1. le fait de ne pas tenir ou de ne pas conserver durant la période légalement prévue le registre, mentionné à l’article 48, ou de ne pas le présenter sur première demande des ministres ;
2. le fait d’omettre, de manière répétée ou significative, de renseigner une ou plusieurs des informations obligatoires du registre mentionné à l’article 48 ;
3. le fait, pour un opérateur, dans le cadre d’une demande d’autorisation au sens de la présente loi, de fournir des informations qui s’avèrent fausses ou incomplètes ;
4. le fait, pour un opérateur, de ne pas tenir les engagements pris dans les déclarations d’utilisation et demandes d’autorisation remises aux ministres ;
5. le fait de ne pas transmettre les informations dans les délais et selon les modalités indiquées aux articles 24, paragraphe 5, 39, paragraphe 3, et 40, paragraphe 2.

Chapitre 14

- Dispositions abrogatoires

Art. 62.

Sont abrogées :

1. la loi modifiée du 5 août 1963 concernant l’importation, l’exportation et le transit des marchandises ;
2. la loi du 5 août 1963 concernant la surveillance des importations, des exportations et du transit des marchandises ;
3. la loi du 28 juin 2012 relative aux conditions des transferts de produits liés à la défense dans l’Union européenne.

Chapitre 15

- Dispositions transitoires

Art. 63.

Les autorisations accordées sur base de la loi modifiée du 5 août 1963 concernant l’importation, l’exportation et le transit des marchandises, et des règlements pris en son exécution, restent valables jusqu’à leur expiration.

Chapitre 16

- Dispositions finales

Art. 64.

La référence à la présente loi se fait sous la forme suivante : « loi du 27 juin 2018 relative au contrôle des exportations ».
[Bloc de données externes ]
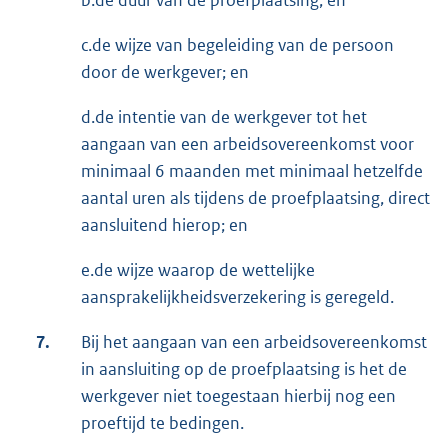
b.de duur van de proefplaatsing; en
c.de wijze van begeleiding van de persoon
door de werkgever; en
d.de intentie van de werkgever tot het
aangaan van een arbeidsovereenkomst voor
minimaal 6 maanden met minimaal hetzelfde
aantal uren als tijdens de proefplaatsing, direct
aansluitend hierop; en
e.de wijze waarop de wettelijke
aansprakelijkheidsverzekering is geregeld.
7.
Bij het aangaan van een arbeidsovereenkomst
in aansluiting op de proefplaatsing is het de
werkgever niet toegestaan hierbij nog een
proeftijd te bedingen.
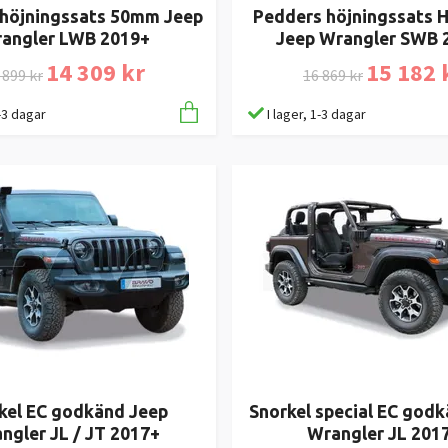
höjningssats 50mm Jeep
Pedders höjningssats
angler LWB 2019+
Jeep Wrangler SWB 
14 309 kr
15 182 
 899 kr
16 869 kr
1-3 dagar
I lager, 1-3 dagar
kel EC godkänd Jeep
Snorkel special EC god
ngler JL / JT 2017+
Wrangler JL 201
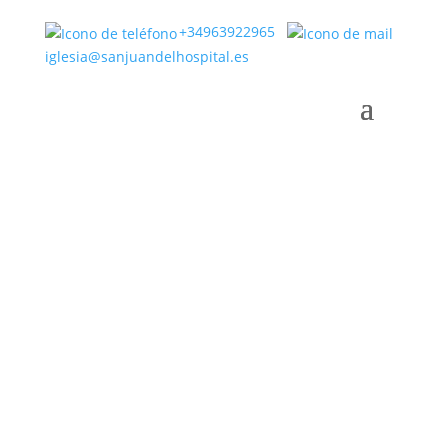
+34963922965
iglesia@sanjuandelhospital.es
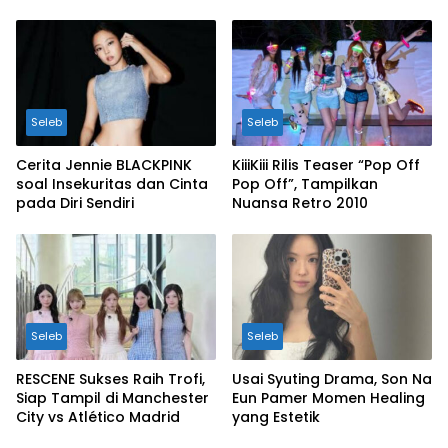
Seleb
Seleb
Cerita Jennie BLACKPINK
KiiiKiii Rilis Teaser “Pop Off
soal Insekuritas dan Cinta
Pop Off”, Tampilkan
pada Diri Sendiri
Nuansa Retro 2010
Seleb
Seleb
RESCENE Sukses Raih Trofi,
Usai Syuting Drama, Son Na
Siap Tampil di Manchester
Eun Pamer Momen Healing
City vs Atlético Madrid
yang Estetik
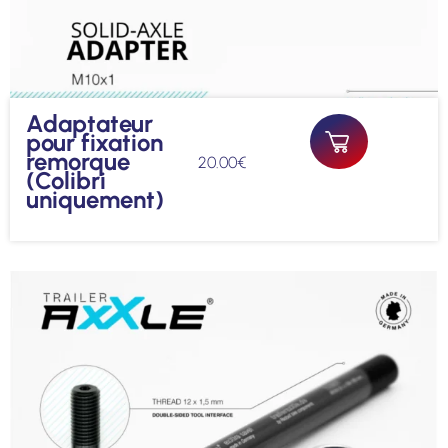
Adaptateur
pour fixation
remorque
20.00
€
(Colibri
uniquement)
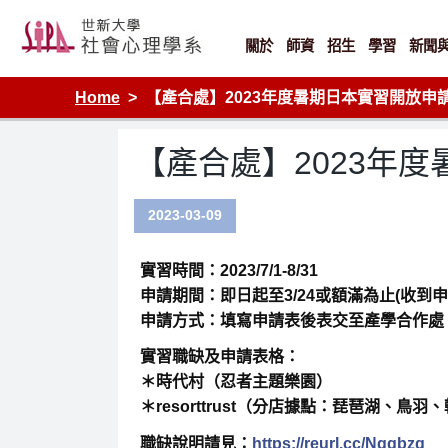
Skip
to
content
關於
師資
招生
學習
新聞
Home
【產合處】2023年度暑期日本實習開放申
【產合處】2023年
2023-03-09
實習時間：2023/7/1-8/31
申請期間：即日起至3/24或額滿為止(收到
申請方式：填寫申請表後表交至產學合作處
實習職缺及申請表格：
＊時代村（忍者主題樂園）
＊resorttrust（分店據點：琵琶湖、
職缺說明請見：
https://reurl.cc/Nqqbzq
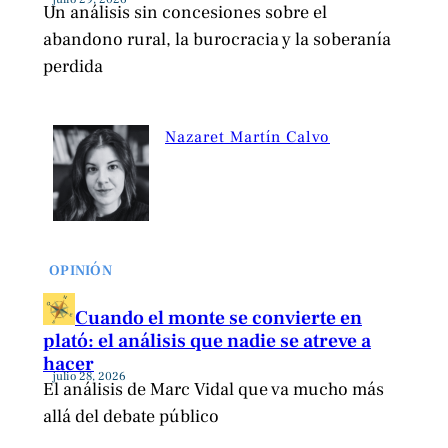
Un análisis sin concesiones sobre el
abandono rural, la burocracia y la soberanía
perdida
Nazaret Martín Calvo
OPINIÓN
Cuando el monte se convierte en
plató: el análisis que nadie se atreve a
hacer
julio 28, 2026
El análisis de Marc Vidal que va mucho más
allá del debate público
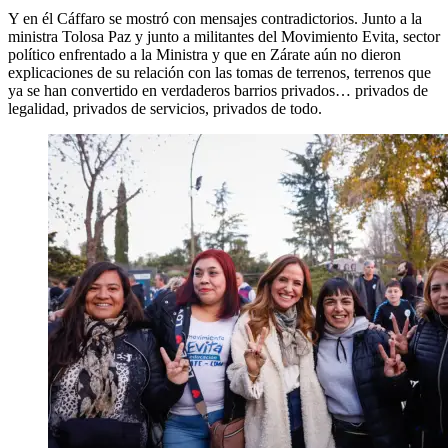
Y en él Cáffaro se mostró con mensajes contradictorios. Junto a la
ministra Tolosa Paz y junto a militantes del Movimiento Evita, sector
político enfrentado a la Ministra y que en Zárate aún no dieron
explicaciones de su relación con las tomas de terrenos, terrenos que
ya se han convertido en verdaderos barrios privados… privados de
legalidad, privados de servicios, privados de todo.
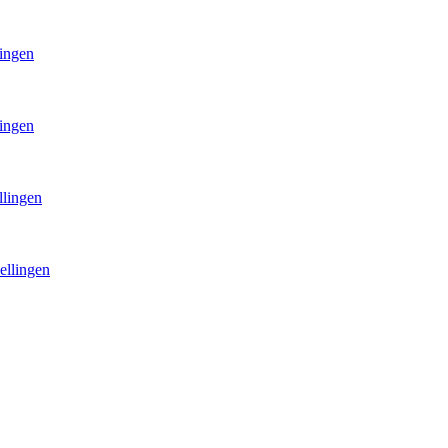
lingen
lingen
llingen
ellingen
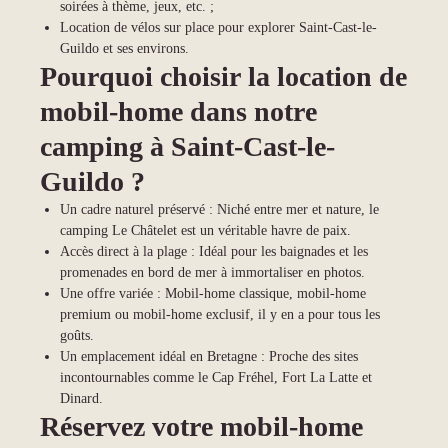
soirées à thème, jeux, etc. ;
Location de vélos sur place pour explorer Saint-Cast-le-
Guildo et ses environs.
Pourquoi choisir la location de
mobil-home dans notre
camping à Saint-Cast-le-
Guildo ?
Un cadre naturel préservé : Niché entre mer et nature, le
camping Le Châtelet est un véritable havre de paix.
Accès direct à la plage : Idéal pour les baignades et les
promenades en bord de mer à immortaliser en photos.
Une offre variée : Mobil-home classique, mobil-home
premium ou mobil-home exclusif, il y en a pour tous les
goûts.
Un emplacement idéal en Bretagne : Proche des sites
incontournables comme le Cap Fréhel, Fort La Latte et
Dinard.
Réservez votre mobil-home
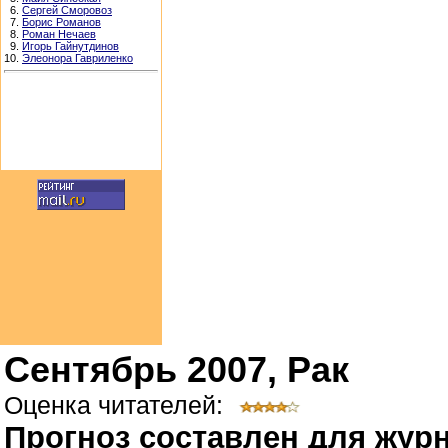
6.
Сергей Сморовоз
7.
Борис Романов
8.
Роман Нечаев
9.
Игорь Гайнутдинов
10.
Элеонора Гавриленко
Сентябрь 2007, Рак
Оценка читателей:
Прогноз составлен для журн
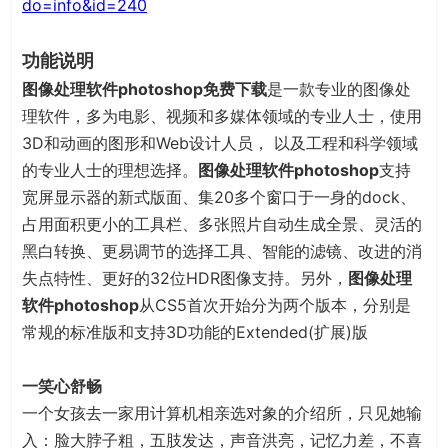
do=info&id=240
功能说明
图像处理软件photoshop免费下载
是一款专业的图像处
理软件，多为电影、视频和多媒体领域的专业人士，使用
3D和动画的图形和Web设计人员， 以及工程和科学领域
的专业人士的理想选择。
图像处理软件photoshop
支持
宽屏显示器的新式版面、集20多个窗口于一身的dock、
占用面积更小的工具栏、多张照片自动生成全景、灵活的
黑白转换、更易调节的选择工具、智能的滤镜、改进的消
失点特性、更好的32位HDR图像支持。另外，
图像处理
软件photoshop
从CS5首次开始分为两个版本，分别是
常规的标准版和支持3D功能的Extended(扩展)版
一笑心舒畅
一个女孩去一家用计算机相亲选对象的介绍所，只见她输
入：脸大脖子粗，五肢发达，声音洪亮，记忆力差，不喜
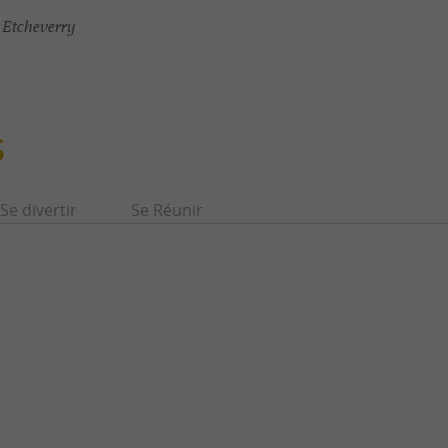
 Etcheverry
S
Se divertir
Se Réunir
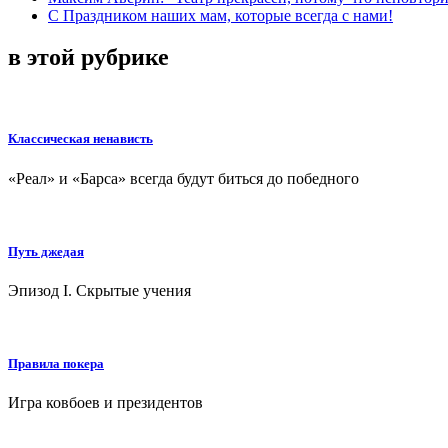
С Праздником наших мам, которые всегда с нами!
в этой рубрике
Классическая ненависть
«Реал» и «Барса» всегда будут биться до победного
Путь джедая
Эпизод I. Скрытые учения
Правила покера
Игра ковбоев и президентов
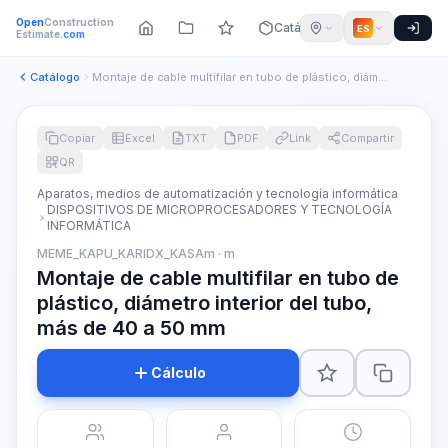
Open
Construction
Catálogo
ES
Estimate
.com
Catálogo
Montaje de cable multifilar en tubo de plástico, diámetro in...
Copiar
Excel
TXT
PDF
Link
Compartir
QR
Aparatos, medios de automatización y tecnología informática
DISPOSITIVOS DE MICROPROCESADORES Y TECNOLOGÍA
INFORMÁTICA
MEME_KAPU_KARIDX_KASAm · m
Montaje de cable multifilar en tubo de
plástico, diámetro interior del tubo,
más de 40 a 50 mm
Cálculo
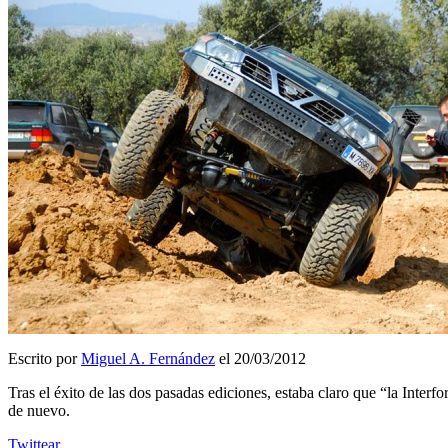
Escrito por
Miguel A. Fernández
el 20/03/2012
Tras el éxito de las dos pasadas ediciones, estaba claro que “la Inter
de nuevo.
Twittear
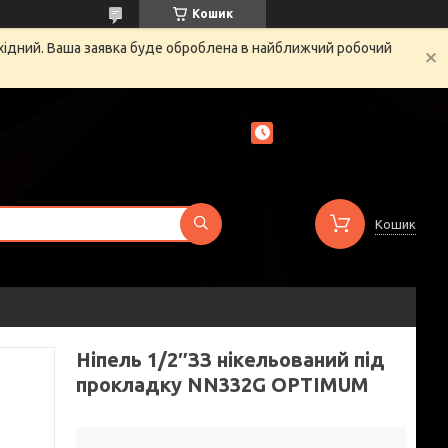
Кошик
ихідний. Ваша заявка буде оброблена в найближчий робочий
Кошик
Ніпель 1/2″ЗЗ нікельований під
прокладку NN332G OPTIMUM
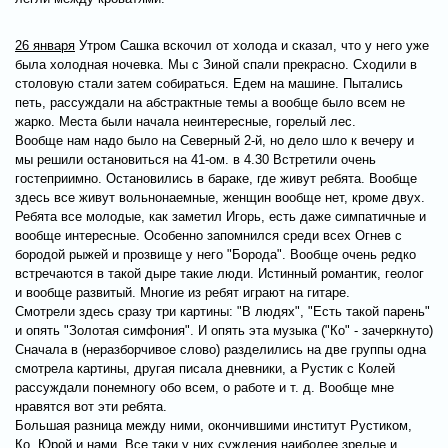
26 января
Утром Сашка вскочил от холода и сказал, что у него уже
была холодная ночевка. Мы с Зиной спали прекрасно. Сходили в
столовую стали затем собираться. Едем на машине. Пытались
петь, рассуждали на абстрактные темы а вообще было всем не
жарко. Места были начала неинтересные, горелый лес.
Вообще нам надо было на Северный 2-й, но дело шло к вечеру и
мы решили остановиться на 41-ом. в 4.30 Встретили очень
гостеприимно. Остановились в бараке, где живут ребята. Вообще
здесь все живут вольнонаемные, женщин вообще нет, кроме двух.
Ребята все молодые, как заметил Игорь, есть даже симпатичные и
вообще интересные. Особенно запомнился среди всех Огнев с
бородой рыжей и прозвище у него "Борода". Вообще очень редко
встречаются в такой дыре такие люди. Истинный романтик, геолог
и вообще развитый. Многие из ребят играют на гитаре.
Смотрели здесь сразу три картины: "В людях", "Есть такой парень"
и опять "Золотая симфония". И опять эта музыка ("Ко" - зачеркнуто)
Сначала в (неразборчивое слово) разделились на две группы одна
смотрела картины, другая писала дневники, а Рустик с Колей
рассуждали понемногу обо всем, о работе и т. д. Вообще мне
нравятся вот эти ребята.
Большая разница между ними, окончившими институт Рустиком,
Ко, Юрой и нами. Все таки у них суждения наиболее зрелые и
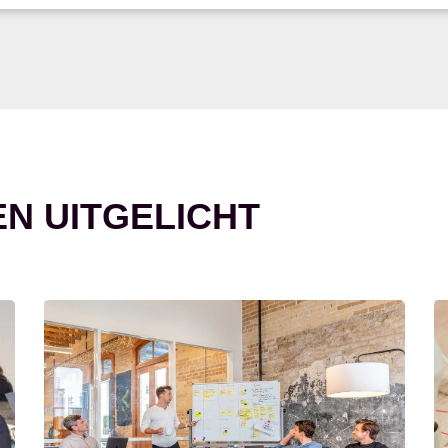
EN UITGELICHT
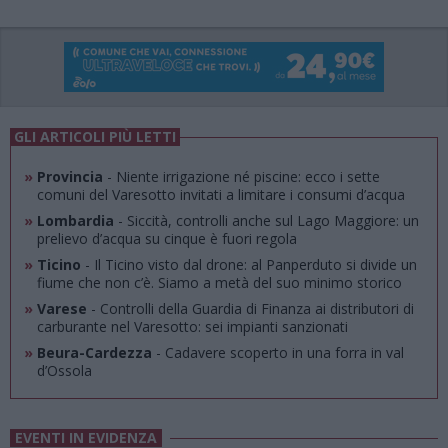
GLI ARTICOLI PIÙ LETTI
»
Provincia
- Niente irrigazione né piscine: ecco i sette
comuni del Varesotto invitati a limitare i consumi d’acqua
»
Lombardia
- Siccità, controlli anche sul Lago Maggiore: un
prelievo d’acqua su cinque è fuori regola
»
Ticino
- Il Ticino visto dal drone: al Panperduto si divide un
fiume che non c’è. Siamo a metà del suo minimo storico
»
Varese
- Controlli della Guardia di Finanza ai distributori di
carburante nel Varesotto: sei impianti sanzionati
»
Beura-Cardezza
- Cadavere scoperto in una forra in val
d’Ossola
EVENTI IN EVIDENZA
Mandons et ordonnons que la présente loi soit insérée au Journal officiel du Grand-Duché de Luxembourg pour être exécutée et observée par tous ceux que la chose concerne.

Le Ministre de l’Économie,

Étienne Schneider

Le Ministre des Affaires étrangères
et européennes,

Jean Asselborn

Palais de Luxembourg, le 27 juin 2018.

Henri


Doc. parl. 6708 ; sess. extraord. 2013-2014 ; sess. ord. 2014-2015, 2015-2016, 2016-2017 et 2017-2018.